Neue Studie: Die Liberalisierung des Gasmarktes und der deutsche Mittelstand

Stromnetz Ausbau© Gina Sanders / Fotolia.com
Die Gasversorger gehen bei der bevorstehenden Öffnung des Gasmarktes eher von einem moderaten Wettbewerb aus, während ihre Kunden der Liberalisierung des Gasmarktes mit gemischten Gefühlen entgegensehen. Für die gasbeziehenden Unternehmen wird die Entscheidung über den Wechsel des Gasversorgers mehrheitlich über den Preis entschieden, die GVU sehen dem Preisargument dagegen gelassen entgegen.

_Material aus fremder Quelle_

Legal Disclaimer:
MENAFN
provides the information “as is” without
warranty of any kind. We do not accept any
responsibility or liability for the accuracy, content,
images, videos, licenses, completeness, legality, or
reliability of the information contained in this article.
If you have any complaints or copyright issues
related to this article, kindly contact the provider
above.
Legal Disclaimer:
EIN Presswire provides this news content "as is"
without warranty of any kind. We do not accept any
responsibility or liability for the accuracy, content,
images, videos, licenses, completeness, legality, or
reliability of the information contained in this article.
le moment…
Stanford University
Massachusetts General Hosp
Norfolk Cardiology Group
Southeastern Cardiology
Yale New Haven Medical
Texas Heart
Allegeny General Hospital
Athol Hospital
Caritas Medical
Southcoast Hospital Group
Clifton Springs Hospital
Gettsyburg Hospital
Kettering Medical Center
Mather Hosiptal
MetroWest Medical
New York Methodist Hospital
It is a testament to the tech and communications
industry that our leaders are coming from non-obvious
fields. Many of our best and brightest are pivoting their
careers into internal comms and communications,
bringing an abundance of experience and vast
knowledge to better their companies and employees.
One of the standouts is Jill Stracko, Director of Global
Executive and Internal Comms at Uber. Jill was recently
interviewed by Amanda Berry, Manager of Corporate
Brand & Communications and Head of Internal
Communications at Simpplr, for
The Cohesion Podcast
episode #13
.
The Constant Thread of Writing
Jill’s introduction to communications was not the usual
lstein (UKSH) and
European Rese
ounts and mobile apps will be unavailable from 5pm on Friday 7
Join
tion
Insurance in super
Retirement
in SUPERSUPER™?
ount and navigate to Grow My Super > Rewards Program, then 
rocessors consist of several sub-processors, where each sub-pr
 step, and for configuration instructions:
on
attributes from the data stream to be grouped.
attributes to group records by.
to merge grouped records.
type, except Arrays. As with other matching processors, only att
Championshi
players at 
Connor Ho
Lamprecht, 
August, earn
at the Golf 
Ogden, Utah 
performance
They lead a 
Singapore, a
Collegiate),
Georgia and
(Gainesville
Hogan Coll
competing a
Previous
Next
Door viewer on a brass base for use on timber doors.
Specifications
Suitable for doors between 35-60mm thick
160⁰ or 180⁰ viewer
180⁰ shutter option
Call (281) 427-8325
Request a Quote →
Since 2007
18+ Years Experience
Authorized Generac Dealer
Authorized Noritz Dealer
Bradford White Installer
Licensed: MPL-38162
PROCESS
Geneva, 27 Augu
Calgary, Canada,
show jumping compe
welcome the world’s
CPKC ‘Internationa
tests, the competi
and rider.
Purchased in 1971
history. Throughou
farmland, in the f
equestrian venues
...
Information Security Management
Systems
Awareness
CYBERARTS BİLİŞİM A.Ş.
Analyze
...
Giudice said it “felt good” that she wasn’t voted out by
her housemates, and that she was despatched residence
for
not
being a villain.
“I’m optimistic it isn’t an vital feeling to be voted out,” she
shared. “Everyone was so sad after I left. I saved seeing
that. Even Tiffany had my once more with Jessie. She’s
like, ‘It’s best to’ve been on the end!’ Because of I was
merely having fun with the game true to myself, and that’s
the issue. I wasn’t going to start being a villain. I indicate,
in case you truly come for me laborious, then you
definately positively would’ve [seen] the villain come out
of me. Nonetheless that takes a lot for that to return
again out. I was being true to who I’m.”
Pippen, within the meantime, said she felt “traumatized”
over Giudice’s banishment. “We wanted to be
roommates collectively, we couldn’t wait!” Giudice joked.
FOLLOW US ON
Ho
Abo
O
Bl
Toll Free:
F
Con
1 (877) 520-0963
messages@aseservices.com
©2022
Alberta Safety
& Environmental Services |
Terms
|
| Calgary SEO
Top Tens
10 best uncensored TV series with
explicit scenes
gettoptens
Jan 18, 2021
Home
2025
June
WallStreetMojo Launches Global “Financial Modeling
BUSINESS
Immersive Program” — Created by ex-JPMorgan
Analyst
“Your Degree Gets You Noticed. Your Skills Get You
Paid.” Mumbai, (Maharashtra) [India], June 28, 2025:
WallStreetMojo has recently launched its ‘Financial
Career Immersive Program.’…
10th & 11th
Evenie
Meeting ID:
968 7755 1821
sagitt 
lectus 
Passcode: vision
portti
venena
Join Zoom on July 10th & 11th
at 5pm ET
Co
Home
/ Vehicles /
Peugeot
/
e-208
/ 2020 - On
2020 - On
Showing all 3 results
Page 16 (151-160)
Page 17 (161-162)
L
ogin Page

Diese unterschiedlichen Meinungen über den aufkommenden Wettbewerb im Gasmarkt hat die Energiemarktforschung von TNS Emnid ermittelt. Dazu wurden über 400 Geschäftsführer und Vorstände kleinerer und mittelständischer Unternehmen befragt.44 Prozent der befragten Unternehmen mit einem jährlichen Gasverbrauch über 100 000 Kilowattstunden (kWh) sind in einem liberalisierten Gasmarkt einem Wechsel ihres Gasversorgers gegenüber positiv eingestellt. Bei den gasbeziehenden Unternehmen mit einem Verbrauch unter 100 000 kWh dagegen nimmt die Wechselbereitschaft ab. Nur jedes fünfte Unternehmen, so die im August 2000 von TNS Emnid durchgeführte Studie "Gasmarkt 2000 - Der Mittelstand in Deutschland am Vorabend der Liberalisierung", kann sich den Wechsel zu einem neuen Anbieter vorstellen.


Der Preis ist aus Kundensicht auch im Gasmarkt das ausschlaggebende Argument für einen möglichen Wechsel des Gaslieferanten. Für 86 Prozent der wechselwilligen Unternehmen wäre ein besserer Preis das Hauptmotiv für einen Wechsel und auch für 58 Prozent der noch nicht wechselbereiten Kunden wäre dies ein Motivationsgrund. Auf Anbieterseite wird das Preisargument unterschätzt: lediglich 21 Prozent der befragten Gasanbieter sehen darin das entscheidende Kriterium für die Wechselabsicht ihrer Kunden. Leistungsmerkmale wie der Service oder die sichere Versorgung sind bei der Anbieterwahl auf Kundenseite von geringerer Bedeutung.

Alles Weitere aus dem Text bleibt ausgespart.